• **Action item**
From the first line onward, reproduce the records exactly; the final line to include is the one holding "What do you see at coordinates (68, 1545)".

• **Recorded information**

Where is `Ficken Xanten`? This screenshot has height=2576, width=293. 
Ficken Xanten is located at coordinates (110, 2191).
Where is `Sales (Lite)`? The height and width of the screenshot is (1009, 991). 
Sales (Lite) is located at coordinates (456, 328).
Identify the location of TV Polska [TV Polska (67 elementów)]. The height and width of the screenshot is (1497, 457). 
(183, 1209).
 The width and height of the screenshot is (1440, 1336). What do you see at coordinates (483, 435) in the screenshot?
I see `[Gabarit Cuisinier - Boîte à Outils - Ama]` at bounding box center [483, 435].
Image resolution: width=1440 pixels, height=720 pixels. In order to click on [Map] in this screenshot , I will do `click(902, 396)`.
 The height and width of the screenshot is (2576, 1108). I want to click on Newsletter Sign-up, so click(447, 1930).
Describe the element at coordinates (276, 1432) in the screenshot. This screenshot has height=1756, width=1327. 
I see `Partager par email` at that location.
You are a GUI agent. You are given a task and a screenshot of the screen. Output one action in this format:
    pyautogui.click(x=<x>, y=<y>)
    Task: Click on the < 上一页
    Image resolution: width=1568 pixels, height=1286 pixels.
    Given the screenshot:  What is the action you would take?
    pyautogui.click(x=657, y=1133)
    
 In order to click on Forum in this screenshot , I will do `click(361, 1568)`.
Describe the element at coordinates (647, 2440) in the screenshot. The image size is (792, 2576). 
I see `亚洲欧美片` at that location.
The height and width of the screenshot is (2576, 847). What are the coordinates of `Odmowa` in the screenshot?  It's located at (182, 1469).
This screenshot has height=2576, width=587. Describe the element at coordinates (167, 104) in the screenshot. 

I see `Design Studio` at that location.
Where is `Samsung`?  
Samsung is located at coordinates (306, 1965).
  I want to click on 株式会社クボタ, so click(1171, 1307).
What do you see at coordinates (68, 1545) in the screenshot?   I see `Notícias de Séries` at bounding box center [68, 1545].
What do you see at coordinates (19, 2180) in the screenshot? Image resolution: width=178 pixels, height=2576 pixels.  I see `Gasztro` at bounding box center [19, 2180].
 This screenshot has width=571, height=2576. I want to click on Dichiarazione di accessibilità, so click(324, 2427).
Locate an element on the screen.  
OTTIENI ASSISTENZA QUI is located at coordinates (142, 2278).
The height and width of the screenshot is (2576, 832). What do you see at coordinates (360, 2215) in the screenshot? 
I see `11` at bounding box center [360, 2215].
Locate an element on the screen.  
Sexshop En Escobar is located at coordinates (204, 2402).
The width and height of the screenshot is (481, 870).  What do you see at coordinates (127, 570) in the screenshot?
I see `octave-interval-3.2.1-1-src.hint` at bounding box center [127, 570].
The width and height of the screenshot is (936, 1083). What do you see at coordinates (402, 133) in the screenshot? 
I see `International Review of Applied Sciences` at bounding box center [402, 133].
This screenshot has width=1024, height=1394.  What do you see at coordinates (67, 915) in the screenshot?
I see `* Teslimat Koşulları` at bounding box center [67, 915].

• **Response to the task**
Where is `Ficken Xanten`? This screenshot has height=2576, width=293. 
Ficken Xanten is located at coordinates (110, 2191).
Where is `Sales (Lite)`? The height and width of the screenshot is (1009, 991). 
Sales (Lite) is located at coordinates (456, 328).
Identify the location of TV Polska [TV Polska (67 elementów)]. The height and width of the screenshot is (1497, 457). 
(183, 1209).
 The width and height of the screenshot is (1440, 1336). What do you see at coordinates (483, 435) in the screenshot?
I see `[Gabarit Cuisinier - Boîte à Outils - Ama]` at bounding box center [483, 435].
Image resolution: width=1440 pixels, height=720 pixels. In order to click on [Map] in this screenshot , I will do `click(902, 396)`.
 The height and width of the screenshot is (2576, 1108). I want to click on Newsletter Sign-up, so click(447, 1930).
Describe the element at coordinates (276, 1432) in the screenshot. This screenshot has height=1756, width=1327. 
I see `Partager par email` at that location.
You are a GUI agent. You are given a task and a screenshot of the screen. Output one action in this format:
    pyautogui.click(x=<x>, y=<y>)
    Task: Click on the < 上一页
    Image resolution: width=1568 pixels, height=1286 pixels.
    Given the screenshot:  What is the action you would take?
    pyautogui.click(x=657, y=1133)
    
 In order to click on Forum in this screenshot , I will do `click(361, 1568)`.
Describe the element at coordinates (647, 2440) in the screenshot. The image size is (792, 2576). 
I see `亚洲欧美片` at that location.
The height and width of the screenshot is (2576, 847). What are the coordinates of `Odmowa` in the screenshot?  It's located at (182, 1469).
This screenshot has height=2576, width=587. Describe the element at coordinates (167, 104) in the screenshot. 

I see `Design Studio` at that location.
Where is `Samsung`?  
Samsung is located at coordinates (306, 1965).
  I want to click on 株式会社クボタ, so click(1171, 1307).
What do you see at coordinates (68, 1545) in the screenshot?   I see `Notícias de Séries` at bounding box center [68, 1545].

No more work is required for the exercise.